In DeJesus v. City of New York, 2006 NY Slip Op 03970, the plaintiff alleged that the pedestrian walkway and/or the curb was "broken", thus causing the bicycle accident that resulted in his injuries.  The First Department concluded that assumption of the risk applied to bar the claim, and that even if that doctrine did not apply, the plaintiff failed to raise an issue of fact as to the existence of a dangerous condition.  The Court held that:

The...plaintiff, an experienced cyclist, should have realized that certain risks, including having to swerve to avoid a pedestrian or that his tire might come in contact with the abutting curb, causing him to fall, were inherent in riding a bike on a pedestrian-only cement walkway and are not dangers over and above the usual dangers associated with bicycle riding in an urban area.  (Emphasis added).

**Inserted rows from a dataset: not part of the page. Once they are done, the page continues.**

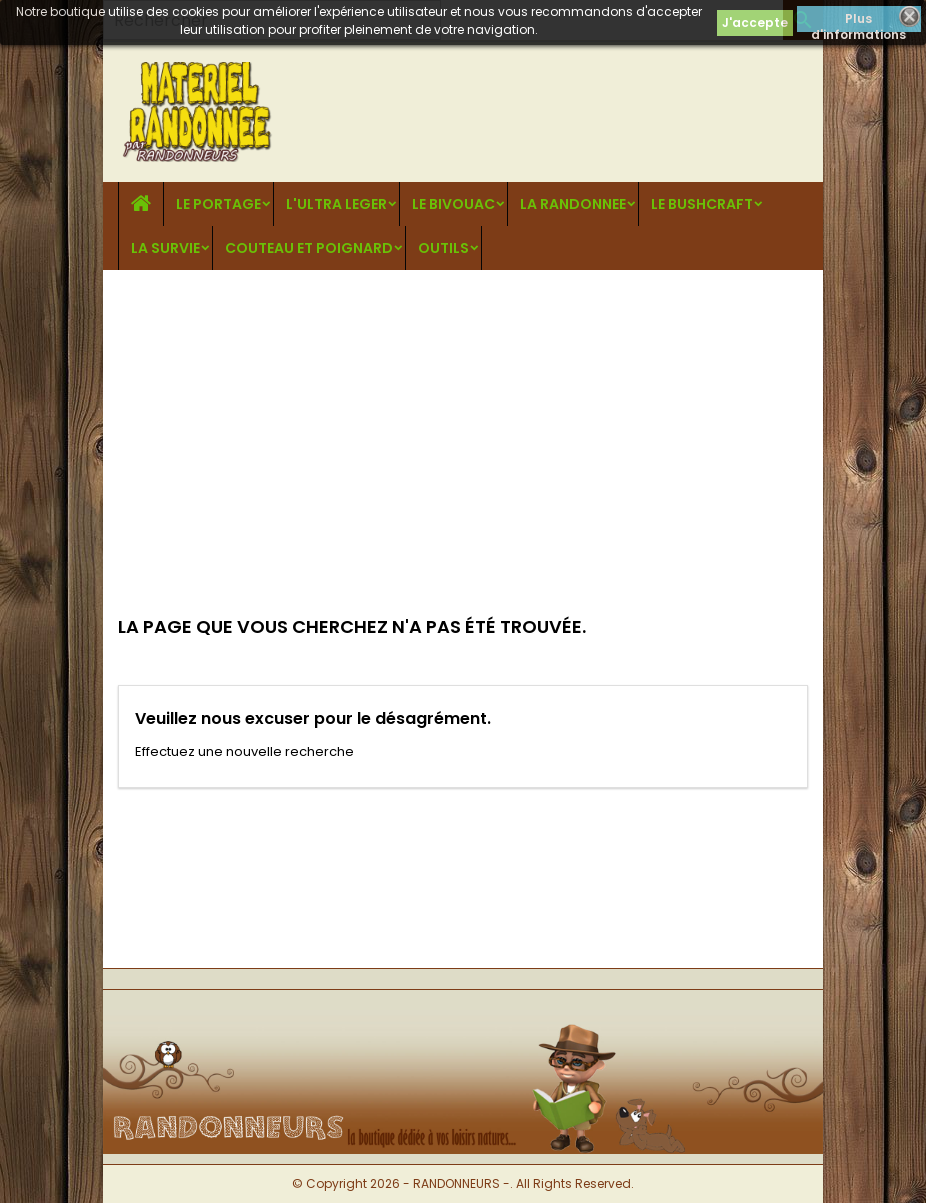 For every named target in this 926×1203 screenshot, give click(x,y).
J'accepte (755, 22)
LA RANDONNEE (573, 204)
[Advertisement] (463, 420)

After reading the above summary of this case, would it surprise you at all to learn that the plaintiff was 14 years old?   It surprised me.  When I think of an "experienced cyclist",  Lance Armstrong comes to mind, not a 14 year old boy. 

I don't think that the plaintiff's age should change the outcome of this case, and can readily think of situations in which a 14 year old boy could have enough bike riding experience to trigger the doctrine of assumption of the risk.  Nevertheless, I found the Court's characterization of that particular fact to be a bit strange.

Two Interesting First Department Cases

I came across two interesting, albeit short, First Department cases that were handed down yesterday.

In People v. Chiddick, 2006 NY Slip Op 03806, the Court held that a bite wound was sufficient to support an assault in the second degree conviction.  The Court stated that:

The element of physical injury was established by evidence supporting the conclusion that the victim's bite wound caused him an impairment of physical condition and substantial pain over a period of nearly a week (see People v Guidice, 83 NY2d 630, 636 [1994]), an injury far outside the realm of "petty slaps, shoves, kicks, and the like . . ." (Matter of Philip A., 49 NY2d 198, 200 [1980]).

It's unfortunate that the Court didn't provide the underlying facts regarding how the bite affected the victim.  Nevertheless, I was a bit surprised by the Court's conclusion.  That must have been a hell of a bite, or else it must have been in a strange location.

Another case that surprised me a bit was Pappalardi v. Jones, 2006 NY Slip Op 03818.  In this short decision, the Court held that:

It cannot be said that defendant driver's conduct was the sole proximate cause of the accident, as a matter of law, merely because his approach into the intersection was regulated by a stop sign whereas there were no traffic control devices regulating plaintiff's approach (Hernandez v Bestway Beer & Soda Distrib., 301 AD2d 381 [2003]). The conflicting deposition testimony raises issues of fact, including whether defendant stopped for a stop sign, whether defendant driver's vehicle was already in the intersection when plaintiff approached and whether plaintiff's view of defendant's vehicle was obstructed.

I've run into this issue on a number of occasions in cases that I've handled.  It seems to me that unless the driver that had no traffic control device was driving unusually recklessly, that there should be no issue of fact and it's simply an issue of law to be determined by the Court. Although all drivers have an obligation to see what should have been seen, the driver who is actually faced with a traffic control device, in this case, a stop sign, is obligated to ensure that the intersection is clear prior to  proceeding into it.  Absent extremely unusual circumstances,the failure to do so, in my opinion, constitutes negligence as a matter of law.

I don't think that any of the factors identified by the Court in the last sentence quoted above would have any effect on the issue of whether the defendant was solely negligent in this situation.